Funfetti cupcake ingredients
There are a few secret ingredients that make these the best funfetti cupcakes. When turning my funfetti cake into cupcakes, I wanted a lighter and whiter cake that didn’t need to hold up as a layer cake.
- Egg whites – I prefer to use egg whites instead of eggs to give the cupcakes an extra light texture and keep the color white. You can use 2 eggs instead, but note that the egg yolk will give the cake a yellow tint.
- Whole milk – Whole milk has the most amount of fat of all the milks, and lends amazing texture and richness to these cupcakes.
- Sour cream/heavy cream – In addition to whole milk, I like to add extra moisture with sour cream or heavy cream. This is one of my favorite secrets to super moist cupcakes! You can also replace this with whole milk.
- Sprinkles – I use these sprinkles and love them for baking. Sprinkles typically bleed a bit into cake batters, but these don’t.
Can I freeze funfetti cupcakes?
The cupcakes themselves can stay fresh in the freezer for up to the 2 months, just make sure to wrap them up well or place them in a freezer safe container. However, I do recommend making the frosting fresh when you’re ready to use it.
More cupcake recipes
- Carrot Cake Cupcakes: Full of flavor and topped with satiny-smooth cream chese frosting.
- Ultimate Chocolate Cupcakes: For true chocoholics only.
- Red Velvet Cupcakes: They taste just as gorgeous as they look.
- Chocolate Peanut Butter Cupcakes: Like a Reese’s cup in cupcake form.
- Lemon Cupcakes: Bursting with fresh lemon flavor, these are perfect when you want a taste of spring!
These moist, tender, fluffy cupcakes are baked with colorful sprinkles and topped with creamy frosting for the perfect celebratory cupcakes!
- 1 ½ cups (210g) all-purpose flour
- 1 teaspoon baking powder
- ¼ teaspoon salt
- ½ cup (1 stick/115g) unsalted butter, softened to room temperature
- 1 cup (200g) granulated sugar
- 3 large egg whites
- 2 teaspoons vanilla extract
- ½ cup (120 ml) whole milk
- ½ cup (120 ml) sour cream or heavy cream (or whole milk for a total of 1 cup)
- ⅓ cup sprinkles (or up to ½ cup), plus more for decoration
- Buttercream Frosting
Preheat oven to 350°F/180°C. Line muffin tin with cupcake liners. Set aside.
In a medium bowl, whisk or sift together flour, baking powder, and salt. Set aside.

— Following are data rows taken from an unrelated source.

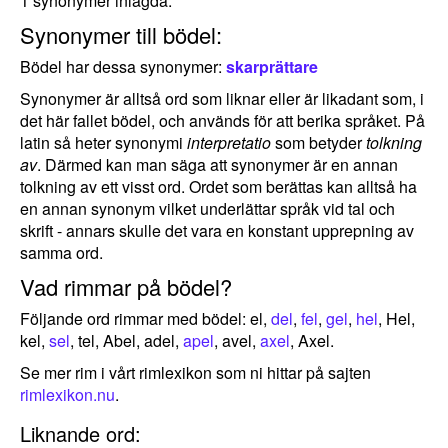
1 synonymer inlagda.
Synonymer till bödel:
Bödel har dessa synonymer:
skarprättare
Synonymer är alltså ord som liknar eller är likadant som, i
det här fallet bödel, och används för att berika språket. På
latin så heter synonymi
interpretatio
som betyder
tolkning
av
. Därmed kan man säga att synonymer är en annan
tolkning av ett visst ord. Ordet som berättas kan alltså ha
en annan synonym vilket underlättar språk vid tal och
skrift - annars skulle det vara en konstant upprepning av
samma ord.
Vad rimmar på bödel?
Följande ord rimmar med bödel: el,
del
,
fel
,
gel
,
hel
, Hel,
kel,
sel
, tel, Abel, adel,
apel
, avel,
axel
, Axel.
Se mer rim i vårt rimlexikon som ni hittar på sajten
rimlexikon.nu
.
Liknande ord:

In a mixer fitted with the paddle attachment, beat together butter and sugar on medium speed until light and fluffy, about 3 minutes. Scrape down the sides and bottom of the bowl as necessary. On medium speed, beat in egg whites, one at a time, beating well after each addition. Add vanilla extract and beat until combined. With the mixer on low speed, add half of the dry ingredients and beat just until combined. Add milk and sour cream/heavy cream and beat until combined. Add the other half of the dry ingredients and beat slowly just until combined. Stir in sprinkles. Do not over mix – the less you mix, the lighter the cupcakes will be.
Divide batter evenly between the cups, filling them about ¾ full. Bake for 15-20 minutes until a toothpick inserted into the center comes out clean. Let cupcakes cool in the pan for 10 minutes, then remove from pan and allow to cool completely on a wire rack. Frost cupcakes with frosting and top with sprinkles.
Unfrosted cupcakes can be kept tightly covered in the fridge for up to 3 days, or in the freezer for up to 2 months. Thaw, still covered, on the counter or overnight in the fridge (same for the frosting but bring it to room temperature and stir well before using to frost the cupcakes). Frosted cupcakes can be kept at room temperature for 24 hours or in the fridge for up to 3 days. Bring to room temperature before serving (at least 1 hour).